- Exercise input
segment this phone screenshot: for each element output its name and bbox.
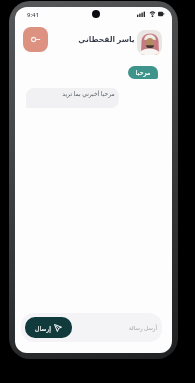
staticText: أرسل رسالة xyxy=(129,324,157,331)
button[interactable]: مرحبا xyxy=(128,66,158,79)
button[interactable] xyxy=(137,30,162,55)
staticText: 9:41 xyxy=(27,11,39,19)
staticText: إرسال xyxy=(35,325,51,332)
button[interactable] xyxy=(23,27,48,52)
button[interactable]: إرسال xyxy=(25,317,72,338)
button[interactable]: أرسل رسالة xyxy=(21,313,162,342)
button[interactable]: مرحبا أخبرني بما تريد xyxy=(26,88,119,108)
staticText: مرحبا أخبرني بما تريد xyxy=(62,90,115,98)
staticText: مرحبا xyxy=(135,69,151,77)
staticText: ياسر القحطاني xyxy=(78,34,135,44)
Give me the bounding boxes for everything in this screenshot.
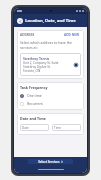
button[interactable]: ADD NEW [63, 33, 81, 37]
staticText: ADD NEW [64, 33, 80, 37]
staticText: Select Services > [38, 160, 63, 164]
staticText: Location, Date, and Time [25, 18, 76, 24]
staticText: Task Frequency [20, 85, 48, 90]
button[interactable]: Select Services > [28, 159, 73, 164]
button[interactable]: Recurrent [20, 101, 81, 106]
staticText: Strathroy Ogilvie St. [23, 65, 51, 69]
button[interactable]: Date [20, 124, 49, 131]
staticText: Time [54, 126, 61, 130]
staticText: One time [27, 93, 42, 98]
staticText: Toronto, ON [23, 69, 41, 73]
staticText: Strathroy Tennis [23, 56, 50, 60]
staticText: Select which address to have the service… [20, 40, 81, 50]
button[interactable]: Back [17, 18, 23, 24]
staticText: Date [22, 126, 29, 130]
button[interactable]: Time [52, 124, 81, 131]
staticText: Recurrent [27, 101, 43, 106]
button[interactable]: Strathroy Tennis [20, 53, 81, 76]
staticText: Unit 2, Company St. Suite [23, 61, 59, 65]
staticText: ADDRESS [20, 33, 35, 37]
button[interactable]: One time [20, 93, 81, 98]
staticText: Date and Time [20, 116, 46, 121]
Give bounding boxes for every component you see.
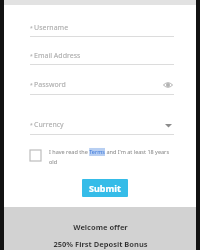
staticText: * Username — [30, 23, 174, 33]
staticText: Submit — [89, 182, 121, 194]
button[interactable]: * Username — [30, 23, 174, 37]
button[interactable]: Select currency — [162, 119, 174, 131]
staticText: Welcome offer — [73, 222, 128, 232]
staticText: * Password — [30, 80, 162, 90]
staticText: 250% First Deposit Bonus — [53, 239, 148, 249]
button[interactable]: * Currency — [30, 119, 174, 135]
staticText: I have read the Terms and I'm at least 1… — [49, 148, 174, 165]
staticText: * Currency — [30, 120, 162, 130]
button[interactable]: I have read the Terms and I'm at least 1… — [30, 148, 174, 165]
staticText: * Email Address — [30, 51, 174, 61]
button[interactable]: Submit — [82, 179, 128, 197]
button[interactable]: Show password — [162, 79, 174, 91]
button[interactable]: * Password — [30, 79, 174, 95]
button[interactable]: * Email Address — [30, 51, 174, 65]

- Task instructions
I would like the data copied exactly as it stands, with no pictures included.

- Solution for this task
segment this phone screenshot: for each element output its name and bbox.
staticText: أرسل رسالة xyxy=(129,324,157,331)
button[interactable]: مرحبا xyxy=(128,66,158,79)
button[interactable] xyxy=(137,30,162,55)
staticText: 9:41 xyxy=(27,11,39,19)
staticText: إرسال xyxy=(35,325,51,332)
button[interactable] xyxy=(23,27,48,52)
button[interactable]: إرسال xyxy=(25,317,72,338)
button[interactable]: أرسل رسالة xyxy=(21,313,162,342)
button[interactable]: مرحبا أخبرني بما تريد xyxy=(26,88,119,108)
staticText: مرحبا أخبرني بما تريد xyxy=(62,90,115,98)
staticText: مرحبا xyxy=(135,69,151,77)
staticText: ياسر القحطاني xyxy=(78,34,135,44)
Give me the bounding boxes for everything in this screenshot.
button[interactable]: ADD NEW [63, 33, 81, 37]
staticText: ADD NEW [64, 33, 80, 37]
staticText: Select Services > [38, 160, 63, 164]
staticText: Location, Date, and Time [25, 18, 76, 24]
staticText: Task Frequency [20, 85, 48, 90]
button[interactable]: Select Services > [28, 159, 73, 164]
button[interactable]: Recurrent [20, 101, 81, 106]
staticText: Strathroy Ogilvie St. [23, 65, 51, 69]
button[interactable]: Date [20, 124, 49, 131]
staticText: Time [54, 126, 61, 130]
staticText: One time [27, 93, 42, 98]
staticText: Toronto, ON [23, 69, 41, 73]
staticText: Strathroy Tennis [23, 56, 50, 60]
staticText: Select which address to have the service… [20, 40, 81, 50]
button[interactable]: Back [17, 18, 23, 24]
staticText: Date [22, 126, 29, 130]
button[interactable]: Time [52, 124, 81, 131]
staticText: Recurrent [27, 101, 43, 106]
button[interactable]: Strathroy Tennis [20, 53, 81, 76]
staticText: Unit 2, Company St. Suite [23, 61, 59, 65]
staticText: ADDRESS [20, 33, 35, 37]
button[interactable]: One time [20, 93, 81, 98]
staticText: Date and Time [20, 116, 46, 121]
Give bounding boxes for every component you see.
staticText: * Username — [30, 23, 174, 33]
staticText: Submit — [89, 182, 121, 194]
button[interactable]: * Username — [30, 23, 174, 37]
button[interactable]: Select currency — [162, 119, 174, 131]
staticText: Welcome offer — [73, 222, 128, 232]
staticText: * Password — [30, 80, 162, 90]
staticText: 250% First Deposit Bonus — [53, 239, 148, 249]
button[interactable]: * Currency — [30, 119, 174, 135]
staticText: I have read the Terms and I'm at least 1… — [49, 148, 174, 165]
staticText: * Currency — [30, 120, 162, 130]
button[interactable]: I have read the Terms and I'm at least 1… — [30, 148, 174, 165]
staticText: * Email Address — [30, 51, 174, 61]
button[interactable]: Submit — [82, 179, 128, 197]
button[interactable]: Show password — [162, 79, 174, 91]
button[interactable]: * Password — [30, 79, 174, 95]
button[interactable]: * Email Address — [30, 51, 174, 65]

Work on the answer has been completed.